From 1860 to 1864 Russian troops systematically swept through the hills and valleys of the northwest Caucasus, burning villages, destroying crops and livestock, and forcing the Adyga towards the Kuban Valley or onto the coast to be relocated to select parts of the Ottoman Empire, which had agreed to resettle its Muslim brothers. Russian authorities found themselves overwhelmed by a refugee crisis, as they had never planned to accommodate the approximately one-and-a-half-million Circassians forced out of the Caucasian lowlands.
It was about twenty-five miles northeast of the coastal city of Sochi that the Adyga and their allies made their last stand, in an isolated canyon aul formerly known as Qbaada, or fortified ravine, where they finally surrendered on May 21, 1864. A Russian victory parade and banquet preceded their forced removal to the coast.

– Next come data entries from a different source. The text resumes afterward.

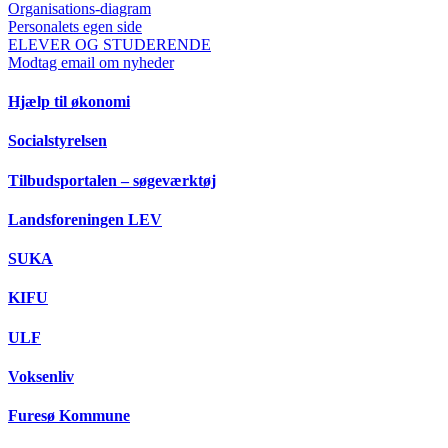
Organisations-diagram
Personalets egen side
ELEVER OG STUDERENDE
Modtag email om nyheder
Hjælp til økonomi
Socialstyrelsen
Tilbudsportalen – søgeværktøj
Landsforeningen LEV
SUKA
KIFU
ULF
Voksenliv
Furesø Kommune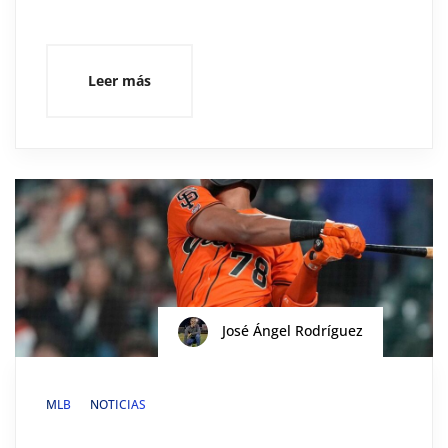
Leer más
José Ángel Rodríguez
MLB
NOTICIAS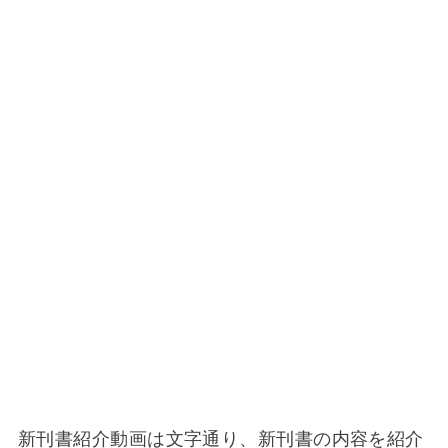
新刊書紹介動画は文字通り、新刊書の内容を紹介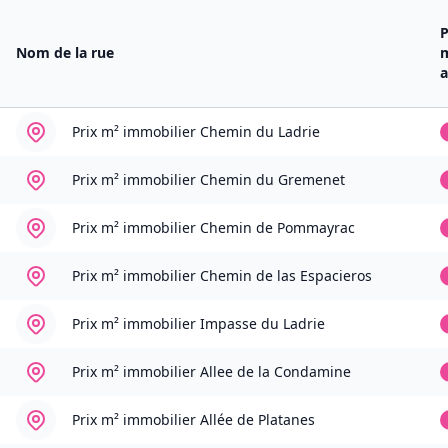
P
Nom de la rue
Prix m² immobilier
Chemin du Ladrie
Prix m² immobilier
Chemin du Gremenet
Prix m² immobilier
Chemin de Pommayrac
Prix m² immobilier
Chemin de las Espacieros
Prix m² immobilier
Impasse du Ladrie
Prix m² immobilier
Allee de la Condamine
Prix m² immobilier
Allée de Platanes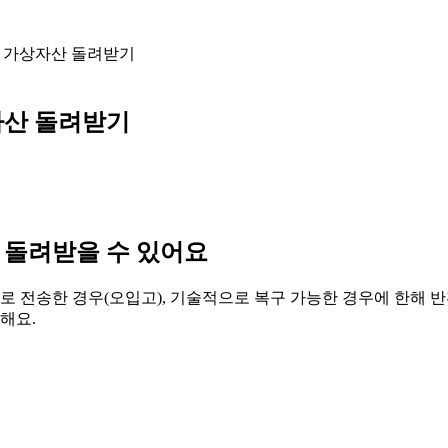
한 가상자산 돌려받기
자산 돌려받기
 돌려받을 수 있어요
전송한 경우(오입고), 기술적으로 복구 가능한 경우에 한해 반환 
해요.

Many perished by the wayside to be eaten by dogs. In a show of sportsmanship, one Russian general harvested Circassian heads at ten rubles apiece.
The remainder were packed tightly on Ottoman and Russian transport ships, styled “floating coffins,” for their deportation to western Anatolia and the Balkans, where they remained a foreign presence for generations. Almost immediately the “Circassian issue,” a topic of import in Europe and America, was dropped by western newspapers, and the Adyga themselves disappeared from the world’s cultural memory. By 1880, ninety percent of the Adyga population, or about 2,000,000, had been expelled from the Caucasus, in the process becoming another stateless nation.

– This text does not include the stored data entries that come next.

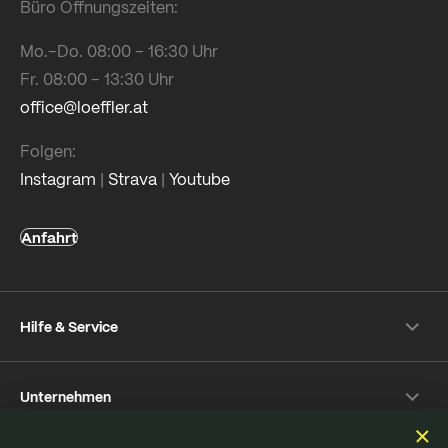
Büro Öffnungszeiten:
Mo.–Do. 08:00 – 16:30 Uhr
Fr. 08:00 – 13:30 Uhr
office@loeffler.at
Folgen:
Instagram
|
Strava
|
Youtube
Anfahrt
Hilfe & Service
Versand- & Zahlung
Unternehmen
Rückversand
Häufige Fragen
Über Löffler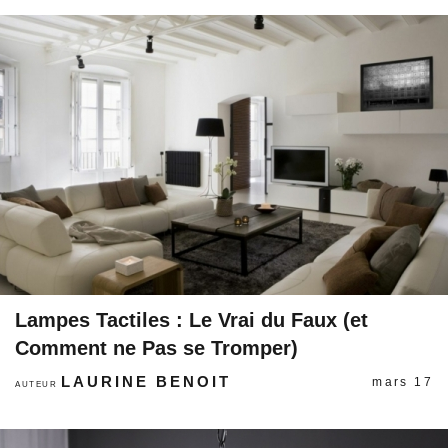
Lampes Tactiles : Le Vrai du Faux (et
Comment ne Pas se Tromper)
LAURINE BENOIT
mars 17
AUTEUR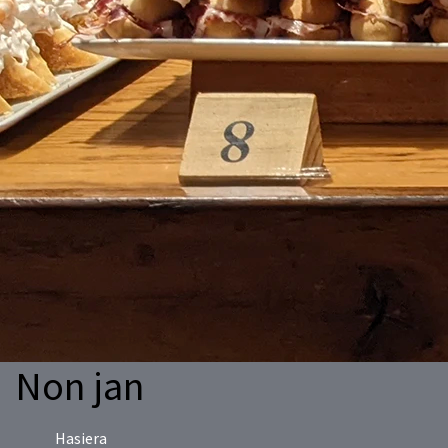
Non jan
Hasiera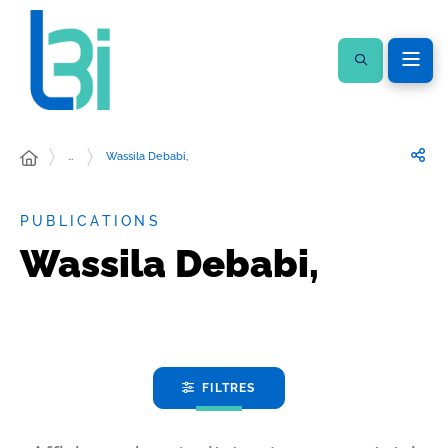
…
Wassila Debabi,
PUBLICATIONS
Wassila Debabi,
FILTRES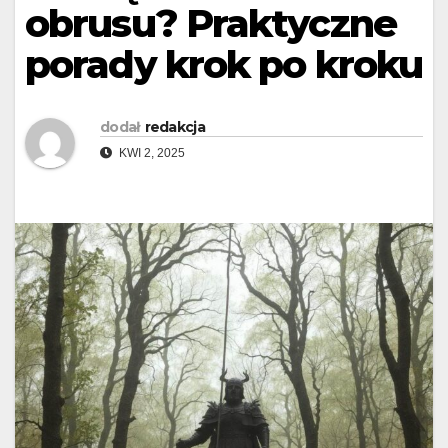
obrusu? Praktyczne
porady krok po kroku
dodał
redakcja
KWI 2, 2025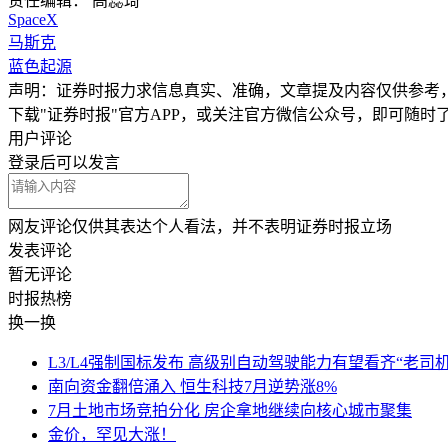
责任编辑： 高蕊琦
SpaceX
马斯克
蓝色起源
声明：证券时报力求信息真实、准确，文章提及内容仅供参考
下载"证券时报"官方APP，或关注官方微信公众号，即可随
用户评论
登录
后可以发言
网友评论仅供其表达个人看法，并不表明证券时报立场
发表评论
暂无评论
时报
热榜
换一换
L3/L4强制国标发布 高级别自动驾驶能力有望看齐“老司机
南向资金翻倍涌入 恒生科技7月逆势涨8%
7月土地市场竞拍分化 房企拿地继续向核心城市聚集
金价，罕见大涨！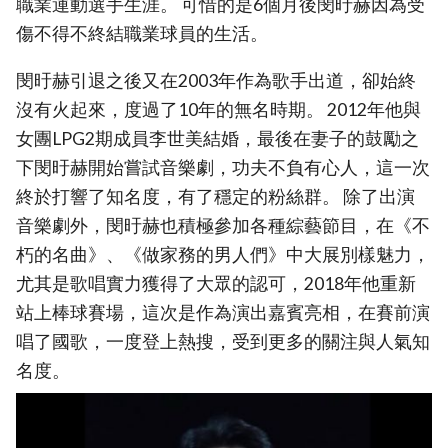
職業運動選手生涯。 可惜的是6個月後閔旴赫因為受
傷不得不終結職業球員的生活。
閔旴赫引退之後又在2003年作為歌手出道，卻始終
沒有火起來，度過了10年的無名時期。 2012年他與
女團LPG2期成員李世美結婚，最後在妻子的鼓勵之
下閔旴赫開始嘗試音樂劇，功夫不負有心人，這一次
終於打響了知名度，有了穩定的粉絲群。 除了出演
音樂劇外，閔旴赫也積極參加各種綜藝節目，在《不
朽的名曲》、《做家務的男人們》中大展別樣魅力，
尤其是歌唱實力獲得了大眾的認可，2018年他重新
站上棒球賽場，這次是作為演出嘉賓亮相，在賽前演
唱了國歌，一度登上熱搜，受到更多的關注與人氣知
名度。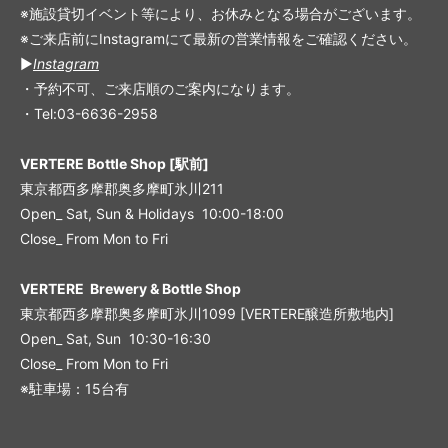
※施設貸切イベント等により、お休みとなる場合がございます。
※ご来店前にInstagramにて最新の営業情報をご確認ください。
▶︎
Instagram
・予約不可、ご来店順のご案内になります。
・Tel:03-6636-2958
VERTERE Bottle Shop [駅前]
東京都西多摩郡奥多摩町氷川211
Open_ Sat, Sun & Holidays 10:00-18:00
Close_ From Mon to Fri
VERTERE Brewery & Bottle Shop
東京都西多摩郡奥多摩町氷川1099 [VERTERE醸造所敷地内]
Open_ Sat, Sun 10:30-16:30
Close_ From Mon to Fri
※駐車場：15台有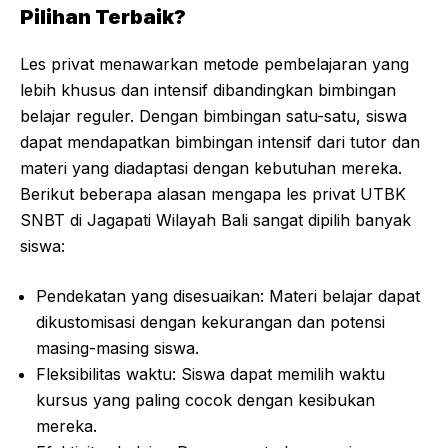
Pilihan Terbaik?
Les privat menawarkan metode pembelajaran yang
lebih khusus dan intensif dibandingkan bimbingan
belajar reguler. Dengan bimbingan satu-satu, siswa
dapat mendapatkan bimbingan intensif dari tutor dan
materi yang diadaptasi dengan kebutuhan mereka.
Berikut beberapa alasan mengapa les privat UTBK
SNBT di Jagapati Wilayah Bali sangat dipilih banyak
siswa:
Pendekatan yang disesuaikan: Materi belajar dapat
dikustomisasi dengan kekurangan dan potensi
masing-masing siswa.
Fleksibilitas waktu: Siswa dapat memilih waktu
kursus yang paling cocok dengan kesibukan
mereka.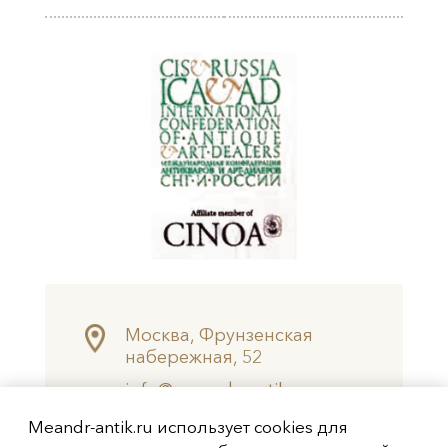
Москва, Фрунзенская
набережная, 52
info@meandr-antik.ru
valeksei@mail.ru
Meandr-antik.ru использует cookies для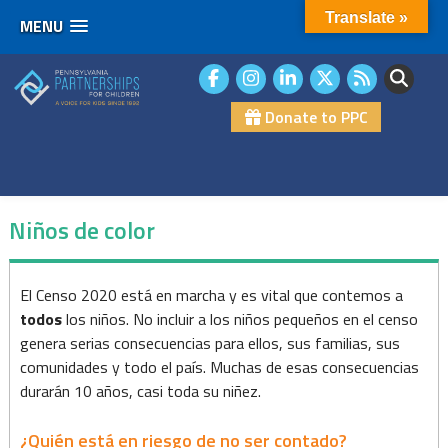
Translate »
MENU
Skip
to
content
Donate to PPC
Niños de color
Niños
El Censo 2020 está en marcha y es vital que contemos a
todos
los niños. No incluir a los niños pequeños en el censo
de
genera serias consecuencias para ellos, sus familias, sus
color
comunidades y todo el país. Muchas de esas consecuencias
durarán 10 años, casi toda su niñez.
¿Quién está en riesgo de no ser contado?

Rubbing salt in the wounds, the Russians re-settled Qbaada in 1869, renaming it Krasnaya Polyana in commemoration of all the Russians, not the Circassians, killed during the battle, and much later transformed it into a royal hunting lodge. After the fall of the Soviet Union Krasnaya Polyana became one of the more popular ski resorts in Russia, reportedly the favorite of Vladimir Putin.
A former Russian fort and embarkation site for deported Adyga quickly grew into a coastal settlement for Russians, and in 1896 was renamed Sochi. Party elites enjoyed it as an up-scale beach resort and spa during the Soviet era. Recent maps published by Russia’s military topographic department promote the region’s vacation and trekking potential, but altogether ignore its history.
Today the precise number of Adyga worldwide is uncertain, but figures range between seven and fourteen million. A minority live on the northwest slope of the Caucasus. Others demonstrate their loyal nature by having served for over a century as the Circassian Guards of the Hashemite Kings of Jordan. In 2011 Georgia officially declared Russia’s actions against the Adyga a genocide, but their right to repatriate the Caucasus was denied by the Russian Federation in 2013. Groups of Adyga occasionally can be seen marching and waving their green flags with gold stars and arrows in front of Russian embassies to protest their misfortunes.
That the 2014 Winter Olympics overlapped with the sesquicentennial of the genocide may be more than coincidence, for the preservation of Circassian identity and culture over the last century-and-a-half has been an Olympian feat all its own.